Além do acasalamento (aos diabos com o Imaginário), há este outro abraço, que é um enlaçamento imóvel: estamos encantados, enfeitiçados: estamos no sono, sem dormir; estamos na volúpia infantil do adormecer: é o momento das histórias contadas, o momento da voz, que vem me hipnotizar, me siderar, é o retorno à mãe ("na calma amorosa de seus braços", diz uma poesia musicada por Duparc). Nesse incesto renovado, tudo fica então suspenso: o tempo, a lei, o interdito: nada se esgota, nada se quer: todos os desejos são abolidos porque parecem definitivamente satisfeitos.
Contudo, durante esse abraço infantil, o genital acaba irremediavelmente por surgir; ele corta a sensualidade difusa do corpo incestuoso; a lógica do desejo põe-se em marcha, o querer-possuir retorna, o adulto se justapõe à criança. Sou então dois sujeitos ao mesmo tempo: quero a maternidade e a genitalidade. (O amante poderia assim ser definido: uma criança de pau duro: assim era o jovem Eros).

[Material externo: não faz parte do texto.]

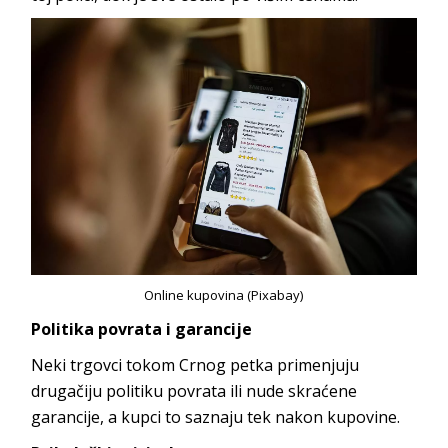
Online kupovina (Pixabay)
Politika povrata i garancije
Neki trgovci tokom Crnog petka primenjuju
drugačiju politiku povrata ili nude skraćene
garancije, a kupci to saznaju tek nakon kupovine.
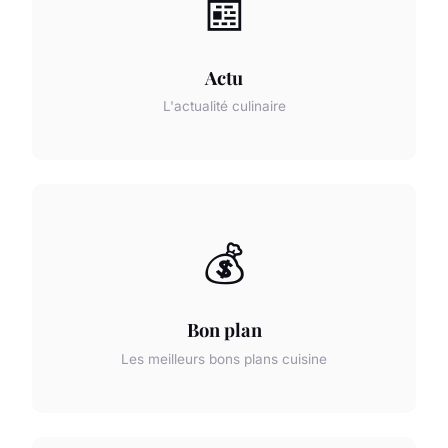
📰
Actu
L'actualité culinaire
💰
Bon plan
Les meilleurs bons plans cuisine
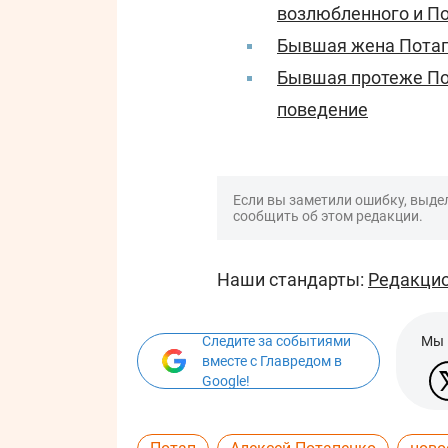
возлюбленного и П
Бывшая жена Потапа
Бывшая протеже По
поведение
Если вы заметили ошибку, выдел
сообщить об этом редакции.
Наши стандарты:
Редакцио
Следите за событиями
Мы 
вместе с Главредом в
Google!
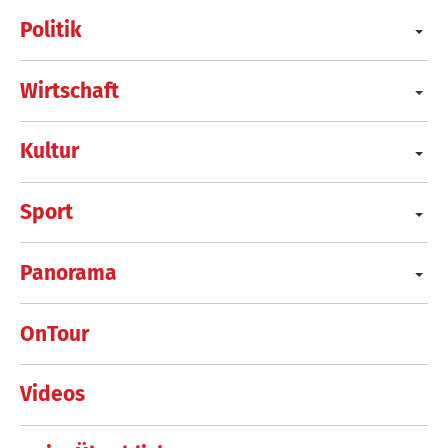
Politik
Wirtschaft
Kultur
Sport
Panorama
OnTour
Videos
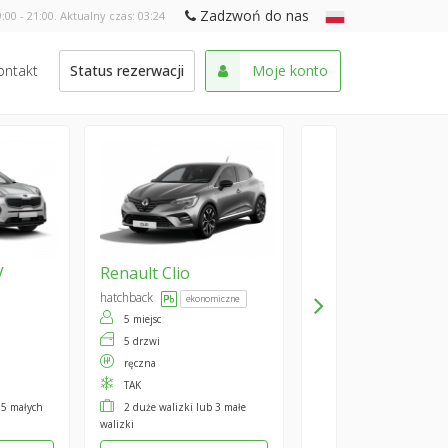
Zadzwoń do nas
:00 - 21:00. Aktualny czas:
03:24
ontakt
Status rezerwacji
Moje konto
V
Renault
Clio
hatchback
ekonomiczne
5 miejsc
5 drzwi
ręczna
TAK
 5 małych
2 duże walizki lub 3 małe
walizki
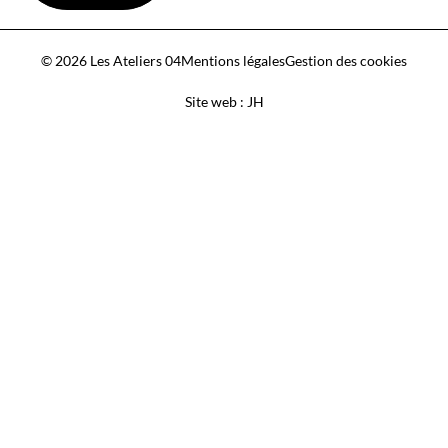
© 2026 Les Ateliers 04
Mentions légales
Gestion des cookies
Site web : JH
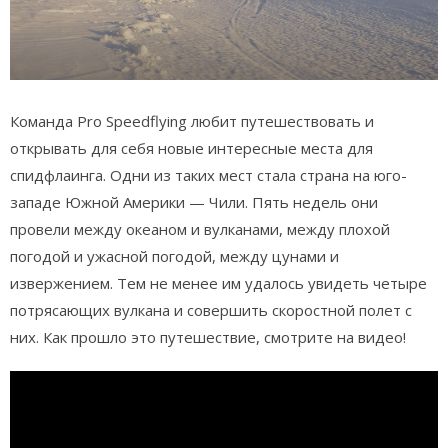
Команда Pro Speedflying любит путешествовать и
открывать для себя новые интересные места для
спидфлаинга. Одни из таких мест стала страна на юго-
западе Южной Америки — Чили. Пять недель они
провели между океаном и вулканами, между плохой
погодой и ужасной погодой, между цунами и
извержением. Тем не менее им удалось увидеть четыре
потрясающих вулкана и совершить скоростной полет с
них. Как прошло это путешествие, смотрите на видео!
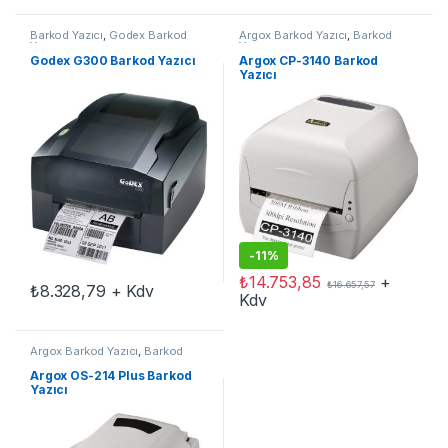
Barkod Yazıcı
,
Godex Barkod
Argox Barkod Yazıcı
,
Barkod
Yazıcı
Yazıcı
Godex G300 Barkod Yazıcı
Argox CP-3140 Barkod
Yazıcı
-
11%
₺
14.753,85
+
₺
16.657,57
₺
8.328,79
+ Kdv
Kdv
Argox Barkod Yazıcı
,
Barkod
Yazıcı
Argox OS-214 Plus Barkod
Yazıcı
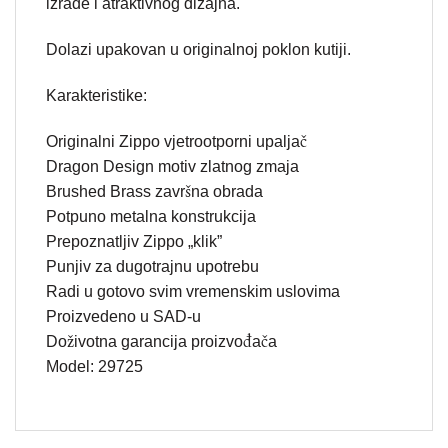
izrade i atraktivnog dizajna.
Dolazi upakovan u originalnoj poklon kutiji.
Karakteristike:
Originalni Zippo vjetrootporni upaljač
Dragon Design motiv zlatnog zmaja
Brushed Brass završna obrada
Potpuno metalna konstrukcija
Prepoznatljiv Zippo „klik”
Punjiv za dugotrajnu upotrebu
Radi u gotovo svim vremenskim uslovima
Proizvedeno u SAD-u
Doživotna garancija proizvođača
Model: 29725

Carrie & Big, em "Sex and the city", o filme

Movimento de afirmação; durante um certo tempo, na verdade acabado, perturbado, alguma coisa deu certo: fiquei saciado (todos os meus desejos abolidos pela plenitude da satisfação): a plenitude existe, e não descansarei até fazê-la voltar: através de todos os meandros da história amorosa, obstinar-me-ei a querer reencontrar, renovar a contradição - a contração - dos dois abraços.
(In: Fragmentos de um discurso amoroso. Sâo Paulo: Martins Fontes, 2010. p7-8).